## Work task
If a record holds a picture, omit that picture and copy everything else exactly.

## Records supplied
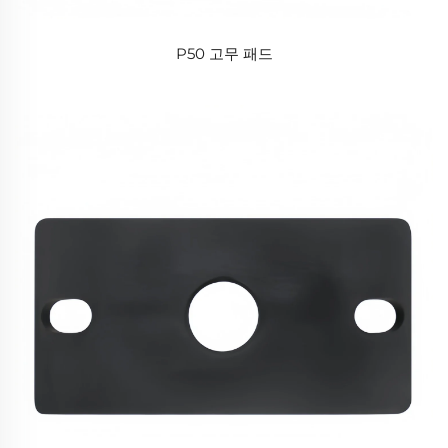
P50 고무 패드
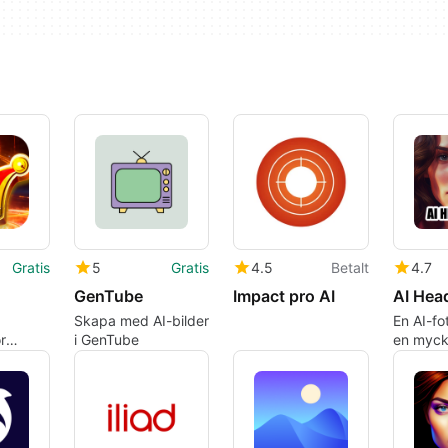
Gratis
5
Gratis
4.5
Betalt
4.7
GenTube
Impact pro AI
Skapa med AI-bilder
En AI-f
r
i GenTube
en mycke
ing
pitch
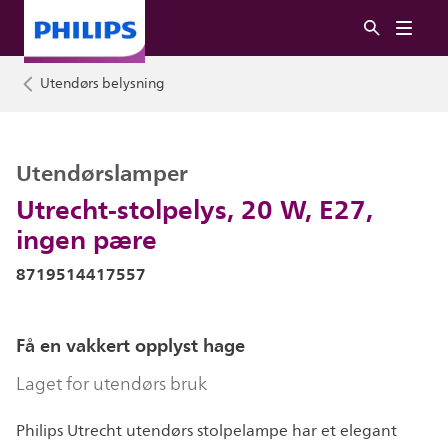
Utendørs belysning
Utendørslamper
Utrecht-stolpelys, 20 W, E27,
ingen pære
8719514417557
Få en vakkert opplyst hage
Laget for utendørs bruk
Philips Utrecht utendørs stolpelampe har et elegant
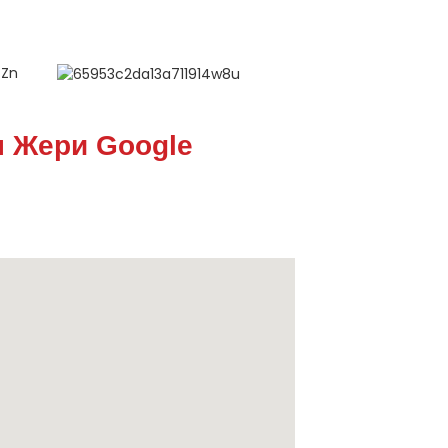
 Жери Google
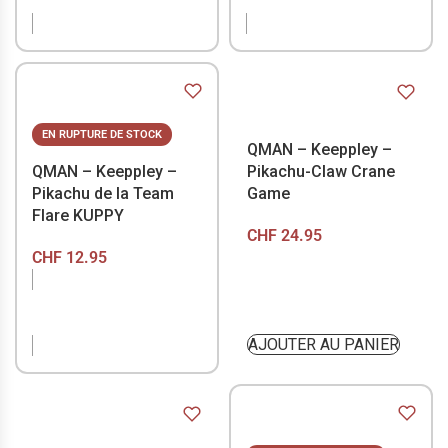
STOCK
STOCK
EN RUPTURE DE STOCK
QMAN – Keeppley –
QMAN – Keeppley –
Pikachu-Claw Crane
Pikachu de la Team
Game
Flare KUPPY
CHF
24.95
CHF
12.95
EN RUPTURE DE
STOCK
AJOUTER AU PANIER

## Answer section
P50 고무 패드
Gratis
5
Gratis
4.5
Betalt
4.7
GenTube
Impact pro AI
Skapa med AI-bilder
En AI-f
r
i GenTube
en mycke
ing
pitch
Utendørs belysning
Utendørslamper
Utrecht-stolpelys, 20 W, E27,
ingen pære
8719514417557
Få en vakkert opplyst hage
Laget for utendørs bruk
Philips Utrecht utendørs stolpelampe har et elegant
 Жери Google
STOCK
STOCK
EN RUPTURE DE STOCK
QMAN – Keeppley –
QMAN – Keeppley –
Pikachu-Claw Crane
Pikachu de la Team
Game
Flare KUPPY
CHF
24.95
CHF
12.95
EN RUPTURE DE
STOCK
AJOUTER AU PANIER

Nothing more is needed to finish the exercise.